コード例を上げると以下のような具合です。
class Processor
def initialize(data)
@data = data
end
def process
@data.each do |item|
case item[:type]
when :a
send("handle_a", item)
when :b
send("handle_b", item)
else
send("handle_default", item)
end
end
end
private
def handle_a(item)
puts "Handling type A: #{item[:value]}"
end
def handle_b(item)
puts "Handling type B: #{item[:value]}"
end
def handle_default(item)
puts "Handling default: #{item[:value]}"
end
end
data = [
{ type: :a, value: "foo" },
{ type: :b, value: "bar" },
{ type: :c, value: "baz" }
]
Processor.new(data).process
以下のような方針でリファクタリングをするきっかけです。
- 分岐の条件を述語メソッドとして実装しガード節で実装する
- メソッドをハッシュで呼び出せるようにする
ガード節を利用してリファクタリングは、以下のような形です。
class Processor
# 中略...
def process
@data.each do |item|
return handle_a(item) if type_a?(item)
return handle_b(item) if type_b?(item)
handle_default(item)
end
end
# 中略...
end
Processor.new(data).process
メソッドをハッシュで持つリファクタリングは、以下のような実装を目指します。
class Processor
handlers = {
a: method(:handle_a),
b: method(:handle_b)
}
def process
@data.each do |item|
(handlers[item[:type]] || method(:handle_default)).call(item)
end
end
# 中略
end
実際のコードではこのように簡単にリファクタリングすることは難しいです。
ただし、もっと開発者体験の良い形で実装できる方法はないかというきっかけを与えてくれます。
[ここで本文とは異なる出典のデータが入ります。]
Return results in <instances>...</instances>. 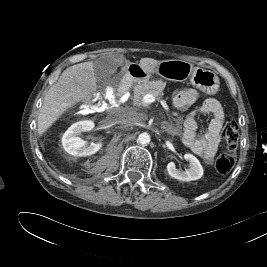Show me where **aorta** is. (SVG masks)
Segmentation results:
<instances>
[{
	"mask_svg": "<svg viewBox=\"0 0 267 267\" xmlns=\"http://www.w3.org/2000/svg\"><path fill=\"white\" fill-rule=\"evenodd\" d=\"M150 135L147 133V132H143L141 133L139 136H138V142L141 144V145H147L150 143Z\"/></svg>",
	"mask_w": 267,
	"mask_h": 267,
	"instance_id": "obj_1",
	"label": "aorta"
}]
</instances>
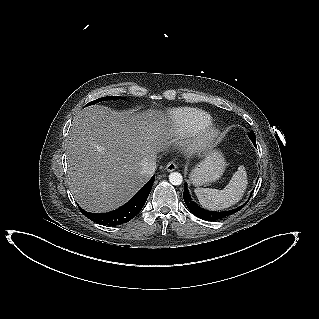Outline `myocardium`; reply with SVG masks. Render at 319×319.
I'll return each mask as SVG.
<instances>
[{"instance_id": "f54148a6", "label": "myocardium", "mask_w": 319, "mask_h": 319, "mask_svg": "<svg viewBox=\"0 0 319 319\" xmlns=\"http://www.w3.org/2000/svg\"><path fill=\"white\" fill-rule=\"evenodd\" d=\"M218 136V128L210 123L193 134L188 148L194 153L202 152L207 150Z\"/></svg>"}]
</instances>
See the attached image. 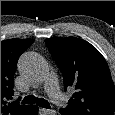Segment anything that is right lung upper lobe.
Segmentation results:
<instances>
[{
  "instance_id": "cb5924a9",
  "label": "right lung upper lobe",
  "mask_w": 115,
  "mask_h": 115,
  "mask_svg": "<svg viewBox=\"0 0 115 115\" xmlns=\"http://www.w3.org/2000/svg\"><path fill=\"white\" fill-rule=\"evenodd\" d=\"M34 39L1 41V115H28L32 105L12 102L14 72L19 56L30 47Z\"/></svg>"
}]
</instances>
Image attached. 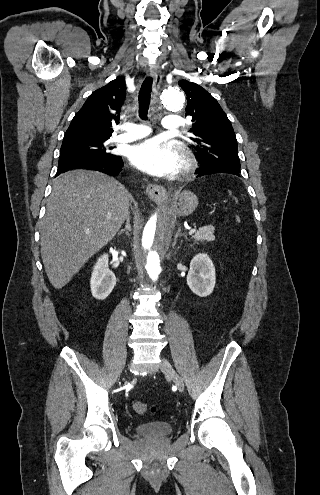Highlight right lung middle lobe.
<instances>
[{"mask_svg": "<svg viewBox=\"0 0 320 495\" xmlns=\"http://www.w3.org/2000/svg\"><path fill=\"white\" fill-rule=\"evenodd\" d=\"M109 138H84L63 140L59 160L65 158H111L116 155L108 152L106 145Z\"/></svg>", "mask_w": 320, "mask_h": 495, "instance_id": "1", "label": "right lung middle lobe"}]
</instances>
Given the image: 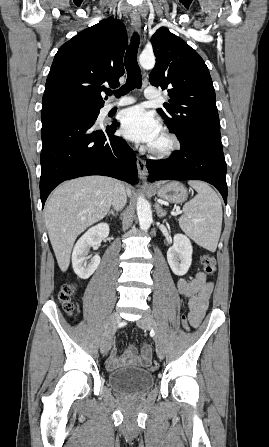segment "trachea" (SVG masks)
<instances>
[{
  "mask_svg": "<svg viewBox=\"0 0 269 447\" xmlns=\"http://www.w3.org/2000/svg\"><path fill=\"white\" fill-rule=\"evenodd\" d=\"M140 37L137 33H134L131 38V44L125 55V67L127 70V80L125 85H123L119 90L115 92L116 97L120 95H125L134 88H140L142 85L141 70L137 63V51L139 47ZM107 95H111L112 91H106Z\"/></svg>",
  "mask_w": 269,
  "mask_h": 447,
  "instance_id": "trachea-1",
  "label": "trachea"
}]
</instances>
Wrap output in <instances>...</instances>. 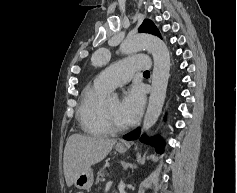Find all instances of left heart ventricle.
<instances>
[{"instance_id":"1","label":"left heart ventricle","mask_w":237,"mask_h":193,"mask_svg":"<svg viewBox=\"0 0 237 193\" xmlns=\"http://www.w3.org/2000/svg\"><path fill=\"white\" fill-rule=\"evenodd\" d=\"M106 107L112 118V120L118 125H126L120 114V102L119 101H109L106 102Z\"/></svg>"}]
</instances>
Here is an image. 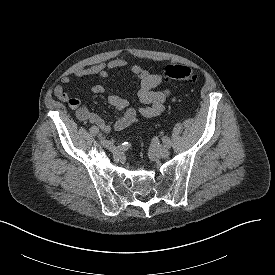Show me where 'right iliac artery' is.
Returning <instances> with one entry per match:
<instances>
[{"instance_id": "82829eb1", "label": "right iliac artery", "mask_w": 275, "mask_h": 275, "mask_svg": "<svg viewBox=\"0 0 275 275\" xmlns=\"http://www.w3.org/2000/svg\"><path fill=\"white\" fill-rule=\"evenodd\" d=\"M90 133L95 136L99 133V129L96 126H92L90 128Z\"/></svg>"}]
</instances>
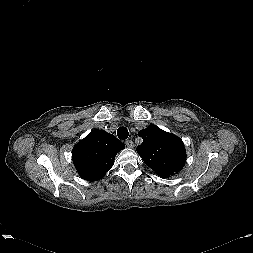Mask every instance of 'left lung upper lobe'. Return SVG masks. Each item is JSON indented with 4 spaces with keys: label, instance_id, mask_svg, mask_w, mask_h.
<instances>
[{
    "label": "left lung upper lobe",
    "instance_id": "obj_1",
    "mask_svg": "<svg viewBox=\"0 0 253 253\" xmlns=\"http://www.w3.org/2000/svg\"><path fill=\"white\" fill-rule=\"evenodd\" d=\"M139 136L143 142L136 150L158 176L170 177L182 169L186 161V151L179 137L155 125L141 130Z\"/></svg>",
    "mask_w": 253,
    "mask_h": 253
}]
</instances>
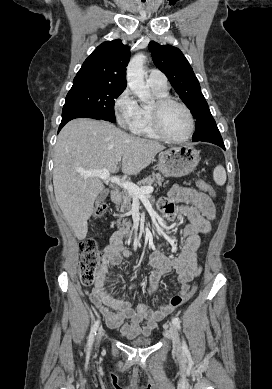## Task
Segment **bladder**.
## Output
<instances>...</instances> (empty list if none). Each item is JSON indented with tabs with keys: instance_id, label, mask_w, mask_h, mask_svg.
<instances>
[{
	"instance_id": "obj_1",
	"label": "bladder",
	"mask_w": 272,
	"mask_h": 389,
	"mask_svg": "<svg viewBox=\"0 0 272 389\" xmlns=\"http://www.w3.org/2000/svg\"><path fill=\"white\" fill-rule=\"evenodd\" d=\"M130 344L134 347H148L152 344V340L151 339H135V340H131L130 341Z\"/></svg>"
}]
</instances>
Ruby や Ruby on Rails を習得するプロセス
Ruby を書く上のマインドセットで慣れない部分をポジティブに捉えながら進めました。
一方で、抽象的なスキルを意識しながらRubyやRuby on Railsを書くことで効率良く身につけることができることを実感しました。
抽象的なスキルからアプローチする
前職は、さまざまなアプリケーションアーキテクチャに触れる機会がありました。
具体的には、 MVC、DDD+レイヤードアーキテクチャ、クリーンアーキテクチャ といった具合です。
Ruby を利用してweb開発する場合は、Ruby on Rails が採用される場合が大半です。
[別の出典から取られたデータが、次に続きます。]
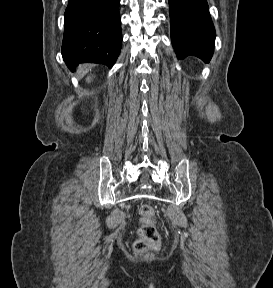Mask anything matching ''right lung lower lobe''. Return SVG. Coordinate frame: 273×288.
<instances>
[{"mask_svg": "<svg viewBox=\"0 0 273 288\" xmlns=\"http://www.w3.org/2000/svg\"><path fill=\"white\" fill-rule=\"evenodd\" d=\"M121 44L119 0H69L64 14L62 56L71 70L83 62L111 68Z\"/></svg>", "mask_w": 273, "mask_h": 288, "instance_id": "1", "label": "right lung lower lobe"}]
</instances>
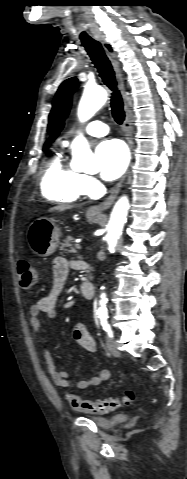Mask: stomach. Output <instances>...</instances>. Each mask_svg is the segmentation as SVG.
Here are the masks:
<instances>
[{
    "label": "stomach",
    "mask_w": 187,
    "mask_h": 479,
    "mask_svg": "<svg viewBox=\"0 0 187 479\" xmlns=\"http://www.w3.org/2000/svg\"><path fill=\"white\" fill-rule=\"evenodd\" d=\"M89 222H96L98 215L87 214ZM60 230L52 218L41 217L35 220L27 232L31 250L41 257L53 254L59 245Z\"/></svg>",
    "instance_id": "0dacf381"
}]
</instances>
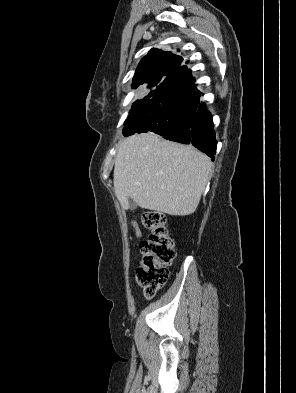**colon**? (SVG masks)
<instances>
[{
	"label": "colon",
	"instance_id": "colon-1",
	"mask_svg": "<svg viewBox=\"0 0 296 393\" xmlns=\"http://www.w3.org/2000/svg\"><path fill=\"white\" fill-rule=\"evenodd\" d=\"M144 227L150 232L140 242L141 258L137 268V281L147 297H152L166 283L168 266L175 258L174 241L170 237L166 217L158 211H145L141 215ZM136 234L139 231L133 224Z\"/></svg>",
	"mask_w": 296,
	"mask_h": 393
}]
</instances>
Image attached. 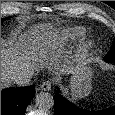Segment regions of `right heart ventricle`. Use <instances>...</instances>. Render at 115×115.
Instances as JSON below:
<instances>
[{"mask_svg": "<svg viewBox=\"0 0 115 115\" xmlns=\"http://www.w3.org/2000/svg\"><path fill=\"white\" fill-rule=\"evenodd\" d=\"M84 35L85 29L79 26L67 28L62 32V38L66 41H75L82 38Z\"/></svg>", "mask_w": 115, "mask_h": 115, "instance_id": "1", "label": "right heart ventricle"}]
</instances>
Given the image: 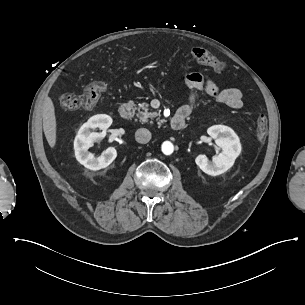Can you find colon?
Listing matches in <instances>:
<instances>
[{
	"instance_id": "1",
	"label": "colon",
	"mask_w": 305,
	"mask_h": 305,
	"mask_svg": "<svg viewBox=\"0 0 305 305\" xmlns=\"http://www.w3.org/2000/svg\"><path fill=\"white\" fill-rule=\"evenodd\" d=\"M193 57L199 63L209 66L216 73L224 72L225 64L216 59L206 48L195 47L193 49ZM121 63H125L124 59H120ZM108 89V84L103 78L93 79L85 86L84 92L80 96L65 93L60 97L61 106L65 109H91L101 95ZM268 130V120L265 114L261 113L256 119V140L259 144H263Z\"/></svg>"
}]
</instances>
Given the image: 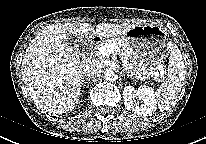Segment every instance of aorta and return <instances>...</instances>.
<instances>
[{"mask_svg": "<svg viewBox=\"0 0 206 144\" xmlns=\"http://www.w3.org/2000/svg\"><path fill=\"white\" fill-rule=\"evenodd\" d=\"M104 78L106 81L114 82L118 79V76L112 70H106L104 73Z\"/></svg>", "mask_w": 206, "mask_h": 144, "instance_id": "aorta-1", "label": "aorta"}]
</instances>
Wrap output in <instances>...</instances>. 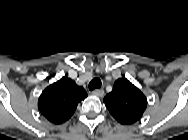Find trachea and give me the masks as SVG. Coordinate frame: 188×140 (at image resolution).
<instances>
[{
	"label": "trachea",
	"mask_w": 188,
	"mask_h": 140,
	"mask_svg": "<svg viewBox=\"0 0 188 140\" xmlns=\"http://www.w3.org/2000/svg\"><path fill=\"white\" fill-rule=\"evenodd\" d=\"M101 87V80L99 78H94L89 83V90L99 89Z\"/></svg>",
	"instance_id": "trachea-1"
}]
</instances>
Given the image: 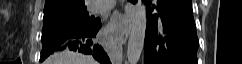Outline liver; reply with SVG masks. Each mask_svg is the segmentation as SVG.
<instances>
[{"mask_svg":"<svg viewBox=\"0 0 242 64\" xmlns=\"http://www.w3.org/2000/svg\"><path fill=\"white\" fill-rule=\"evenodd\" d=\"M45 64H98L92 57L71 51L57 52L51 55Z\"/></svg>","mask_w":242,"mask_h":64,"instance_id":"liver-1","label":"liver"}]
</instances>
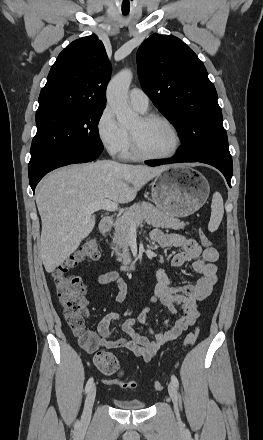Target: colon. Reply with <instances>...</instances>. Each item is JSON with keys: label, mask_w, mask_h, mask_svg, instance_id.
<instances>
[{"label": "colon", "mask_w": 263, "mask_h": 440, "mask_svg": "<svg viewBox=\"0 0 263 440\" xmlns=\"http://www.w3.org/2000/svg\"><path fill=\"white\" fill-rule=\"evenodd\" d=\"M199 236L203 246L210 247L211 242L207 235L201 231ZM98 257L99 250L96 240L88 239L78 251L58 265L53 272L58 299L63 314L74 336L86 349L91 347L95 341V335L85 330L87 317L85 285L81 278L78 275L71 273V271L84 263L97 260ZM197 337V329L188 333L184 341L185 346L191 347L196 342ZM95 365L97 369L105 375L121 374L119 361L111 353L98 352L95 356ZM116 384L129 390L136 387V382L131 380L116 381ZM162 388V382H154L153 389L155 391H160Z\"/></svg>", "instance_id": "5ec220e1"}]
</instances>
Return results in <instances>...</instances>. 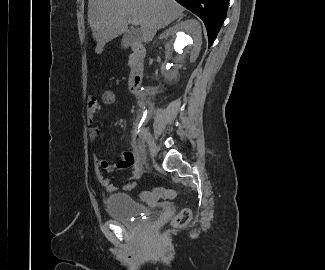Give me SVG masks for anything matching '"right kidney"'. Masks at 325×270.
I'll list each match as a JSON object with an SVG mask.
<instances>
[{
	"label": "right kidney",
	"mask_w": 325,
	"mask_h": 270,
	"mask_svg": "<svg viewBox=\"0 0 325 270\" xmlns=\"http://www.w3.org/2000/svg\"><path fill=\"white\" fill-rule=\"evenodd\" d=\"M160 38L166 42L164 61L160 62L158 69L168 82L173 83L199 55L202 44L201 26L193 19L183 21L166 30Z\"/></svg>",
	"instance_id": "right-kidney-1"
}]
</instances>
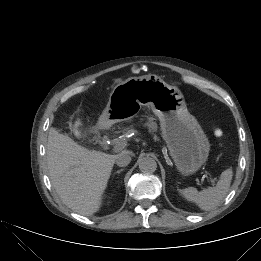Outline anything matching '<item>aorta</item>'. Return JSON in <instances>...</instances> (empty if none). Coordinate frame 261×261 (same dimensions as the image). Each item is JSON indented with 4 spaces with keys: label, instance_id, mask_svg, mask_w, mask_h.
Here are the masks:
<instances>
[{
    "label": "aorta",
    "instance_id": "aorta-1",
    "mask_svg": "<svg viewBox=\"0 0 261 261\" xmlns=\"http://www.w3.org/2000/svg\"><path fill=\"white\" fill-rule=\"evenodd\" d=\"M139 169L143 173H153L157 169V163L156 161L149 156H145L139 159L138 161Z\"/></svg>",
    "mask_w": 261,
    "mask_h": 261
}]
</instances>
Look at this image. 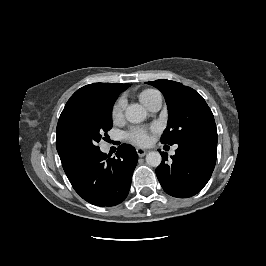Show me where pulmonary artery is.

Ruby on Rails で開発する場合、 MVC の設計に沿います。
僕は以下を考えながら Ruby を書くことを意識していて効率的に身につけました。
- Rails Way を守りながら実装する場合の Ruby の適切な書き方はどのようなものなのか?
- MVC で Ruby の柔軟性をどのように生かせば良いのか?
これらの考え方は、ブロックの書き方やメタプログラミングといったものよりもっと広範囲をカバーするものです。
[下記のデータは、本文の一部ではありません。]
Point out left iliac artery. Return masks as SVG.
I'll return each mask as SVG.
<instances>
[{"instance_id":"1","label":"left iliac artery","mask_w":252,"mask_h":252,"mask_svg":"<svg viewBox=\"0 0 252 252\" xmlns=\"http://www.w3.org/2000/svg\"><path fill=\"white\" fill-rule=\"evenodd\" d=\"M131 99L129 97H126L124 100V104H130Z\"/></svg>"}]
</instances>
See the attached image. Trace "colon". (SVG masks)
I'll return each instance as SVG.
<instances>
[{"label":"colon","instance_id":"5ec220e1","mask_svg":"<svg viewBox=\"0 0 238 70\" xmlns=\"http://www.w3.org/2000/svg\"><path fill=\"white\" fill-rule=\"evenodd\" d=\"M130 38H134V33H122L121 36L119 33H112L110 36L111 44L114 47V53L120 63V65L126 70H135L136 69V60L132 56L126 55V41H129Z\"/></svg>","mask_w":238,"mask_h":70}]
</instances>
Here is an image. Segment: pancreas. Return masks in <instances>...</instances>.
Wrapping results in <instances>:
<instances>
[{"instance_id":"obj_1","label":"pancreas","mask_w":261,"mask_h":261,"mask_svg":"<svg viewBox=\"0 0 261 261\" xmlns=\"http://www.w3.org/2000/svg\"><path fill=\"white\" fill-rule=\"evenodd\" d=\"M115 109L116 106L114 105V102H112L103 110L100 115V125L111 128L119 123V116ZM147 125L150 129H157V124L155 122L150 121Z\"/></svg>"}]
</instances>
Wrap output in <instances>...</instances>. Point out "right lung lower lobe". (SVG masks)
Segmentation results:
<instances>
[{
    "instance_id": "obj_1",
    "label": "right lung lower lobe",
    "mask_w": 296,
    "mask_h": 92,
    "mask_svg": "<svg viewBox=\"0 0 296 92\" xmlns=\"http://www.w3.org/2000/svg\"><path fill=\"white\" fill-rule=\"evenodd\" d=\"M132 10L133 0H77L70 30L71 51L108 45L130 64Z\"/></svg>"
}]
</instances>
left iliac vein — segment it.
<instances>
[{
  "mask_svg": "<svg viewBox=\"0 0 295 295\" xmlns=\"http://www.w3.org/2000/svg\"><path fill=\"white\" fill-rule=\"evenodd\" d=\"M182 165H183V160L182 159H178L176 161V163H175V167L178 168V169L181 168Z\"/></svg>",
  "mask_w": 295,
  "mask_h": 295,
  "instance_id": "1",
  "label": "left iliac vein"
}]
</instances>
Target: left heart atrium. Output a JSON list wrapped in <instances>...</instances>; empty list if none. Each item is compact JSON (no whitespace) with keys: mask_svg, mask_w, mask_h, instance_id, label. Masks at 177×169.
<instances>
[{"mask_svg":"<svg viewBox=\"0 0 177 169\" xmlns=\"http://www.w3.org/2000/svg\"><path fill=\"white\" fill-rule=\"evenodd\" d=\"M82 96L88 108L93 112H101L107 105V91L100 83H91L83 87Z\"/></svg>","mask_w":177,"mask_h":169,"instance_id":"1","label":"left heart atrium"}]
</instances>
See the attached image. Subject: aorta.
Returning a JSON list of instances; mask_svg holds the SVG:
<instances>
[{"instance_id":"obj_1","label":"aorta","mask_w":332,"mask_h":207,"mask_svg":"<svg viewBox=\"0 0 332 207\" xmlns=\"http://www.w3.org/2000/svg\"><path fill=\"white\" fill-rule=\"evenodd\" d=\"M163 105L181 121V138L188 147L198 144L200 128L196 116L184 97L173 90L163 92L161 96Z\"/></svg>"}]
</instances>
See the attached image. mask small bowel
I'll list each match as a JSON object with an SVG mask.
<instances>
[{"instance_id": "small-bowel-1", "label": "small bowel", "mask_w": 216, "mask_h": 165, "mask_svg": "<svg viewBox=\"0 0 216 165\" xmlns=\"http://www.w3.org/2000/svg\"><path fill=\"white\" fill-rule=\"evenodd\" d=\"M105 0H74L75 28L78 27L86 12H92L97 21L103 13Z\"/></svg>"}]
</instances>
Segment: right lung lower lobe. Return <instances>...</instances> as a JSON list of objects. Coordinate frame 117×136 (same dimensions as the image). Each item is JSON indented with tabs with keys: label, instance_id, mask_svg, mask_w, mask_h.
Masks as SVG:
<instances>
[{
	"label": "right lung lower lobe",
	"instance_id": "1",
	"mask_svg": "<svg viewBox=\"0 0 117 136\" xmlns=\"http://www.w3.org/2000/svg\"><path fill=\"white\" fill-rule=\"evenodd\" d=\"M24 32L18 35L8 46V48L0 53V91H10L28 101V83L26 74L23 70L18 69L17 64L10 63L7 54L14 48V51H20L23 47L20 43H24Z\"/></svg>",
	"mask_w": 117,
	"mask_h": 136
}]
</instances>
そのため、実装時に以下のような疑問は極力排除しつつ実装を進めることができました。
- この層はどのような責務を持っているのか?
- この処理に関するメソッドをどこに実装すべきなのか?
- どのクラスを継承すべきなのか?
複数の分からないことを並行して進めると一層複雑に見えます。
一般的な設計プラクティスが頭に入った状態で業務のプロダクトの機能を実装できたことは、プログラミング言語習得を効率的に行えたと思っています。
新しいプログラミング言語を学ぶ心得(まとめ)
いかがだったでしょうか?
今回、ruby を学んだ経験を例に新しいプログラミング言語を学ぶうえでのマインドセットや効率的な習得のアプローチを話しました。
この心得を一言で表現すると、郷【Go】にいれば郷【Go】に従え(ボケのためにルビ(Ruby)を振っています)です。
それぞれのプログラミング言語に設計思想があります。
golang には golang の書き心地がありますし、Ruby には Ruby の書き心地があります。
そのため、使い慣れている言語で推奨されている方法を他の言語でも推奨すべきという押し付けはプログラミング言語の習得を阻害すると思っています。自分がその言語に適用するという形でプログラミング言語を習得するというマインドセットを持つことが重要だと考えます。
アプリケーションアーキテクチャの知識といった抽象的なスキルは、プログラミング言語の習得に大きく寄与します。